La decisión de la corte de Estrasburgo llega después de que las instancias judiciales españolas, incluyendo el Tribunal Supremo y el Tribunal Constitucional, hubieran ratificado previamente el derecho de la paciente a acceder a la ayuda para morir. Los organismos médicos en Cataluña evaluaron el caso y determinaron que Noelia cumplía con los requisitos establecidos en la Ley Orgánica 3/2021, al padecer una enfermedad grave e incurable que le provoca un sufrimiento crónico e imposibilitante, manteniendo intactas sus facultades mentales para tomar la decisión de forma libre y consciente.
El conflicto legal se originó por la oposición frontal del padre de Noelia, quien, apoyado por la organización Abogados Cristianos, interpuso una serie de recursos argumentando que su hija no estaba en condiciones de decidir. Esta postura desencadenó un proceso sin precedentes que agotó todas las vías judiciales en España antes de llegar a la instancia europea, donde finalmente se negó la suspensión del procedimiento solicitada por la familia.
A pesar del desacuerdo con la decisión de su hija, la madre de Noelia manifestó su intención de acompañarla en el proceso final. “No estoy conforme, pero siempre voy a estar a su lado”, declaró la progenitora, reflejando la división emocional que ha marcado a la familia durante los casi 20 meses de demora judicial. Por su parte, Noelia ha expresado públicamente su deseo de “irarse ya en paz y dejar de sufrir”.
El caso de Noelia Castillo ha vuelto a situar en el centro del debate nacional en España la regulación del derecho a morir y los límites de la intervención familiar en decisiones médicas.
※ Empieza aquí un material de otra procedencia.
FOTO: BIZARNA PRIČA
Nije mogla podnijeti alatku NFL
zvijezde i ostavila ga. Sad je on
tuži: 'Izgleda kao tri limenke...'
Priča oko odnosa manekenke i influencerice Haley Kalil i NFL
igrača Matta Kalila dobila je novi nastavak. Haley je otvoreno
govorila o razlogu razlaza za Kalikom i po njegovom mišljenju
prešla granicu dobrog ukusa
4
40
La justicia española avaló la decisión de la joven tras verificar que su situación clínica es “no recuperable” y genera un dolor intolerable, contrastando esta validación institucional con la férrea resistencia paterna que buscó impedir el acto mediante litigios en múltiples tribunales.
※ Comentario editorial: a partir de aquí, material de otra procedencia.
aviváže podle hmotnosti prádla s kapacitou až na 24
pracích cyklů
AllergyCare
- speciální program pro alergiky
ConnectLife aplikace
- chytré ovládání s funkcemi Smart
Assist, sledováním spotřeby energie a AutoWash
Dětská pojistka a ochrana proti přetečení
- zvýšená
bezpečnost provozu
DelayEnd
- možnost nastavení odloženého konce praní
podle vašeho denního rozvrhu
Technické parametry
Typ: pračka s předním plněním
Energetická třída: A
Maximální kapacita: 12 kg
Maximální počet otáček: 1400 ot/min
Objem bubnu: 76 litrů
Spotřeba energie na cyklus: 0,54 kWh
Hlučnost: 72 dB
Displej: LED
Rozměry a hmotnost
Con el rechazo definitivo del TEDH a las medidas cautelares, se confirma que el marco legal español de eutanasia prevalece sobre las objeciones familiares cuando la voluntad del paciente es clara y está médicamente justificada. La joven, que ha permanecido en un centro sociosanitario enfrentando dolor físico y desgaste emocional por la incertidumbre, podrá ahora proceder con la eutanasia conforme a la ley vigente, cerrando un capítulo judicial que ha generado amplia discusión sobre la autonomía del paciente y el papel de los familiares en el proceso.